— Task —
Exclude all pictures, then write out exactly the lines below from the first one through the line with "[00:09:16] 17. Rhythmphoria".

— Records supplied —
::::::::::
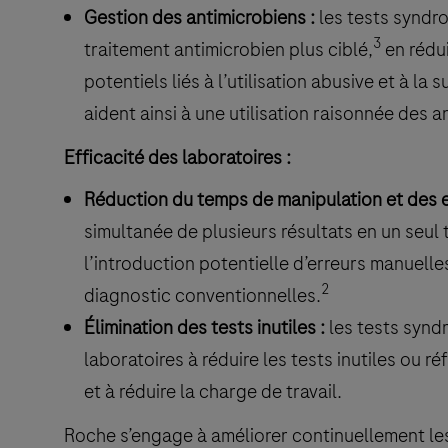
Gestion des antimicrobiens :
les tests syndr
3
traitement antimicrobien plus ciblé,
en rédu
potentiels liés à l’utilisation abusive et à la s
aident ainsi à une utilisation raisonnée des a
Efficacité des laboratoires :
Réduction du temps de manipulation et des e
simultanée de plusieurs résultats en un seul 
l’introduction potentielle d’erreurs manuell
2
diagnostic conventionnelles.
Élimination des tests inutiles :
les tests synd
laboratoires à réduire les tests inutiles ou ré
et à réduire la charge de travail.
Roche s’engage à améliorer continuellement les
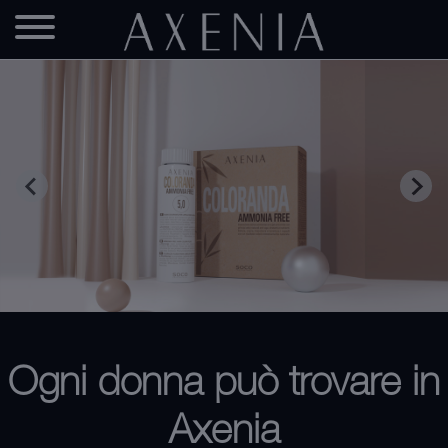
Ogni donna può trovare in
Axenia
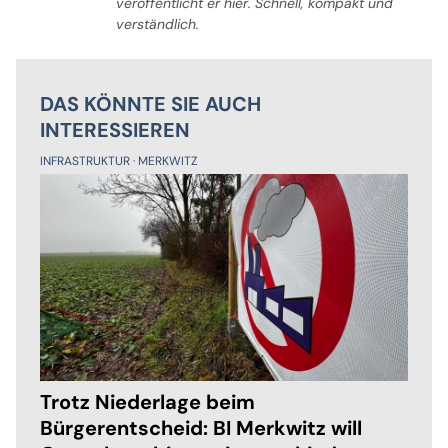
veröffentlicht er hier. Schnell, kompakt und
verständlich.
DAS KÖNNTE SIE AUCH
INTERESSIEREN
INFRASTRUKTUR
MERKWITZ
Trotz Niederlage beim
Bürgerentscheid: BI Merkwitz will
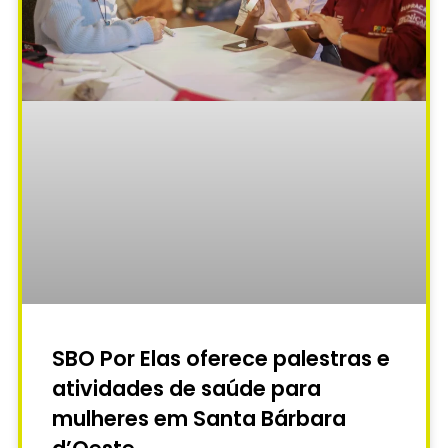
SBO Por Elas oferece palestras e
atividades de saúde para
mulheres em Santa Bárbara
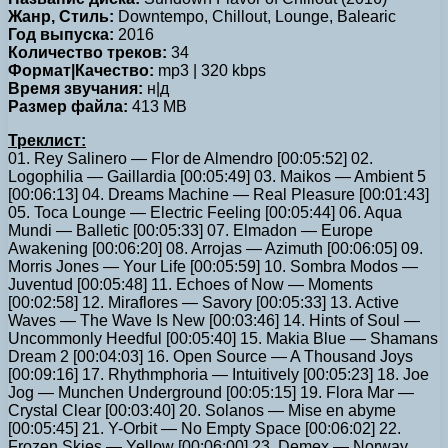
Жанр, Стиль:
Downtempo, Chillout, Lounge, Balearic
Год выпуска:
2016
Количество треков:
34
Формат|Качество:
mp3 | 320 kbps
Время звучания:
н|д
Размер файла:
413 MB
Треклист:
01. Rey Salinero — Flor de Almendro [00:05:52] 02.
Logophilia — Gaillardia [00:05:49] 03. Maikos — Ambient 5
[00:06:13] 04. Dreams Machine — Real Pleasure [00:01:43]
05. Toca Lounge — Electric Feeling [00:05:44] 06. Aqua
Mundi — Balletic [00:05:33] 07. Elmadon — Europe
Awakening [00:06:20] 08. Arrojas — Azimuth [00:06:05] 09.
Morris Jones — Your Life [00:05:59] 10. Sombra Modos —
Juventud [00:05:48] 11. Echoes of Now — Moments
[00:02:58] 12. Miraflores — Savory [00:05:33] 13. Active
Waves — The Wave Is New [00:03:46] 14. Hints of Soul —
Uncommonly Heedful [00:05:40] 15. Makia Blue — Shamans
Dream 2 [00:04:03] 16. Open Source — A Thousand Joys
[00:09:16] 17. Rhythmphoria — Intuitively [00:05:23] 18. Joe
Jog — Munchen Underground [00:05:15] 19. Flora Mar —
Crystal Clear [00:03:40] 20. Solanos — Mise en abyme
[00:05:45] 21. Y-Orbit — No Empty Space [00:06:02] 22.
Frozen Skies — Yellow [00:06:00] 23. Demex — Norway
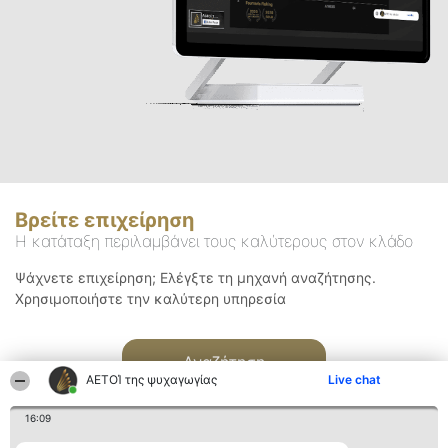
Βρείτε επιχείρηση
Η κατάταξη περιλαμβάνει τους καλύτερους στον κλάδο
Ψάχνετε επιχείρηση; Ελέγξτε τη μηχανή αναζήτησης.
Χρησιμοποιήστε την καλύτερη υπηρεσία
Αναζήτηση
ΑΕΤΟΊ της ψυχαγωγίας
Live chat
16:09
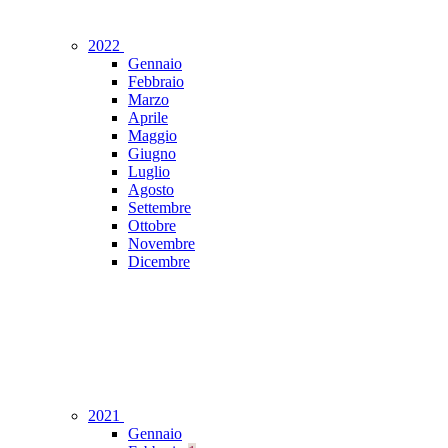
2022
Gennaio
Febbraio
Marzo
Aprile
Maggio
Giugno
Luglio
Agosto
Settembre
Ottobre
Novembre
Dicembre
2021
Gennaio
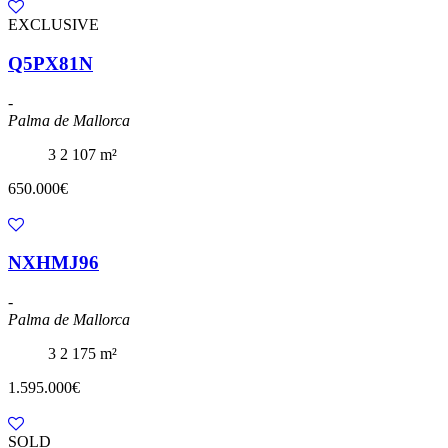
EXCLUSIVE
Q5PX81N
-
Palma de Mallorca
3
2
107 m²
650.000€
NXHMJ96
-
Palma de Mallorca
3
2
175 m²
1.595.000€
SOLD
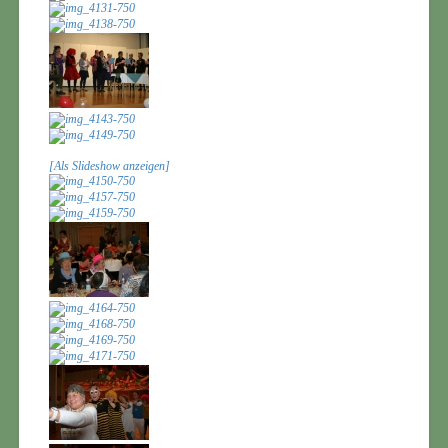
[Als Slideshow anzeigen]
::::::::::
— Finished task —
Gestion des antimicrobiens :
les tests syndr
3
traitement antimicrobien plus ciblé,
en rédu
potentiels liés à l’utilisation abusive et à la s
aident ainsi à une utilisation raisonnée des a
Efficacité des laboratoires :
Réduction du temps de manipulation et des e
simultanée de plusieurs résultats en un seul 
l’introduction potentielle d’erreurs manuell
2
diagnostic conventionnelles.
Élimination des tests inutiles :
les tests synd
laboratoires à réduire les tests inutiles ou ré
et à réduire la charge de travail.
Roche s’engage à améliorer continuellement les
Ogni donna può trovare in
Axenia
veröffentlicht er hier. Schnell, kompakt und
verständlich.
DAS KÖNNTE SIE AUCH
INTERESSIEREN
INFRASTRUKTUR
MERKWITZ
Trotz Niederlage beim
Bürgerentscheid: BI Merkwitz will
SBO Por Elas oferece palestras e
atividades de saúde para
mulheres em Santa Bárbara
Жанр, Стиль:
Downtempo, Chillout, Lounge, Balearic
Год выпуска:
2016
Количество треков:
34
Формат|Качество:
mp3 | 320 kbps
Время звучания:
н|д
Размер файла:
413 MB
Треклист:
01. Rey Salinero — Flor de Almendro [00:05:52] 02.
Logophilia — Gaillardia [00:05:49] 03. Maikos — Ambient 5
[00:06:13] 04. Dreams Machine — Real Pleasure [00:01:43]
05. Toca Lounge — Electric Feeling [00:05:44] 06. Aqua
Mundi — Balletic [00:05:33] 07. Elmadon — Europe
Awakening [00:06:20] 08. Arrojas — Azimuth [00:06:05] 09.
Morris Jones — Your Life [00:05:59] 10. Sombra Modos —
Juventud [00:05:48] 11. Echoes of Now — Moments
[00:02:58] 12. Miraflores — Savory [00:05:33] 13. Active
Waves — The Wave Is New [00:03:46] 14. Hints of Soul —
Uncommonly Heedful [00:05:40] 15. Makia Blue — Shamans
Dream 2 [00:04:03] 16. Open Source — A Thousand Joys
[00:09:16] 17. Rhythmphoria — Intuitively [00:05:23] 18. Joe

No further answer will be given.